Nadja Büttiker und Ramona Näf starteten wie gewohnt auf Keep Cool. Nadja Büttiker eröffnete den Wettkampf. Die Mosnangerin turnte sauber, das Pferd lief ruhig. Überraschenderweise verzeichnete Nadja Büttiker beim Aufgang eine leichte Unsauberkeit, die nicht zu stark in die Benotung hätte einfliessen sollen. Die französische Richterin sah dies anders und vermerkte einen grossen Abzug. Das Resultat: Rang vier nach dem ersten Umgang.

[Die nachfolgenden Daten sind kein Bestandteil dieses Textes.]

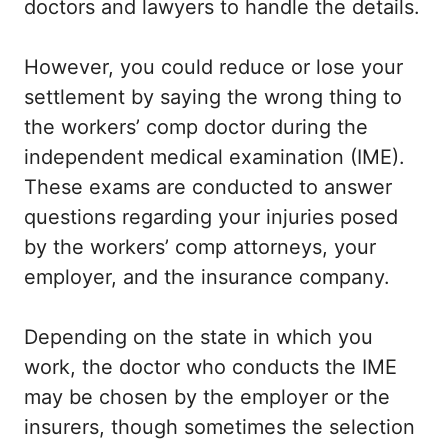
doctors and lawyers to handle the details.
However, you could reduce or lose your
settlement by saying the wrong thing to
the workers’ comp doctor during the
independent medical examination (IME).
These exams are conducted to answer
questions regarding your injuries posed
by the workers’ comp attorneys, your
employer, and the insurance company.
Depending on the state in which you
work, the doctor who conducts the IME
may be chosen by the employer or the
insurers, though sometimes the selection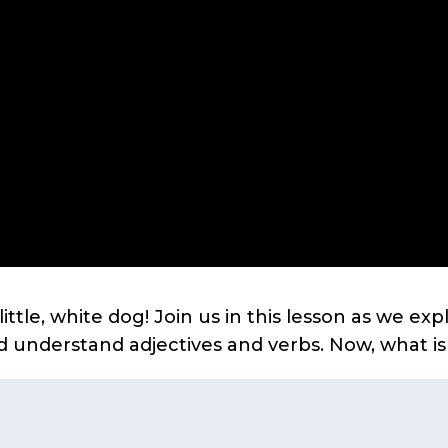
little, white dog! Join us in this lesson as we ex
d understand adjectives and verbs. Now, what i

Ramona Näf nutzte die günstige Gelegenheit

Des einen Pech, ist des andern Glück. Ramona Näf nutzte die Situation zu ihren Gunsten. Mit einer sauberen und spektakulären Kür schaffte sie es, sich mit dem zweiten Zwischenrang vor ihre Clubkollegin zu positionieren. Nadja Büttiker zeigte am zweiten Turniertag aber Kampfgeist. Mit einer fehlerfreien Kür machte sie zwei Plätze gut und beendete das Turnier auf dem zweiten Rang. Noch mehr wäre für Ramona Näf möglich gewesen. Auch ihre zweite Kür gelang optimal, bis auf den Abgang. Nach dem Salto vom Pferd musste sie zu Boden greifen, was 0,75 Punkte Abzug nach sich zog. So setzte es statt des ersten Weltcup-Podestplatzes erneut wieder einen vierten Rang ab. Monika Bischofberger freute sich trotzdem ob der Leistungen ihrer Schützlinge: «Besonders hat mich aber gefreut, dass ‹Keepi› seine beiden Auftritte fehler-frei hinter sich brachte. Das ist bei diesen vielen Zuschauern nicht unbedingt selbstverstänb-dlich.»

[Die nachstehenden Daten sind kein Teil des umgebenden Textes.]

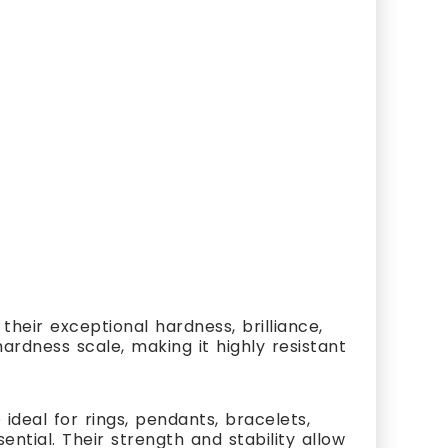
heir exceptional hardness, brilliance,
ardness scale, making it highly resistant
ideal for rings, pendants, bracelets,
ial. Their strength and stability allow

Die Longenführerin hatte aber noch einen weiteren guten Grund, um stolz zu sein. Der ihr anvertraute Berner Lukas Heppler startete auf dem Schimmel Acardi und realisierte in Offenburg seinen ersten Weltcup-Sieg. Wie gross der Zusammenhalt im Voltigeclub Lütisburg ist, durfte die Schweizer Delegation am zweiten Turniertag erfahren. Dank dem Engagement einiger Eltern konnte das restliche Team ebenfalls nach Offenburg reisen und ihre Teamkolleginnen lautstark unterstützen.

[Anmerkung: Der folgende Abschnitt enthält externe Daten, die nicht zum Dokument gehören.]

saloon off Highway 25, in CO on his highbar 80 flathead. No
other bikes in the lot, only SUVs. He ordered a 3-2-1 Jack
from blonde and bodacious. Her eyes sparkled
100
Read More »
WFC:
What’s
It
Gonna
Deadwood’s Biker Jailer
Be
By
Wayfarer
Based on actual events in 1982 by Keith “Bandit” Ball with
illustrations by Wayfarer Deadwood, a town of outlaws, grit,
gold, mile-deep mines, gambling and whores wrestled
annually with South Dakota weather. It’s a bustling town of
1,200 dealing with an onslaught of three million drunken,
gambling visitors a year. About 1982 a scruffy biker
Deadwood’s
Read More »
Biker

Mit der dritten Qualifikationsprüfung im Weltcup-Kalender ist diese Serie vorderhand bis zum Final beendet. Nadja Büttiker und Ramona Näf werden sich nun wieder vermehrt aufs Teamtraining konzentrieren, ehe es anfangs März in Dortmund zum grossen Showdown kommt. Nachher findet an Ostern das traditionelle Trainingslager in Chevenez statt. An jenem Ort, an dem vor 15 Jahren die Erfolgsgeschichte von Voltige Lütisburg mit dem Gewinn des ersten Schweizer Meistertitels begonnen hatte.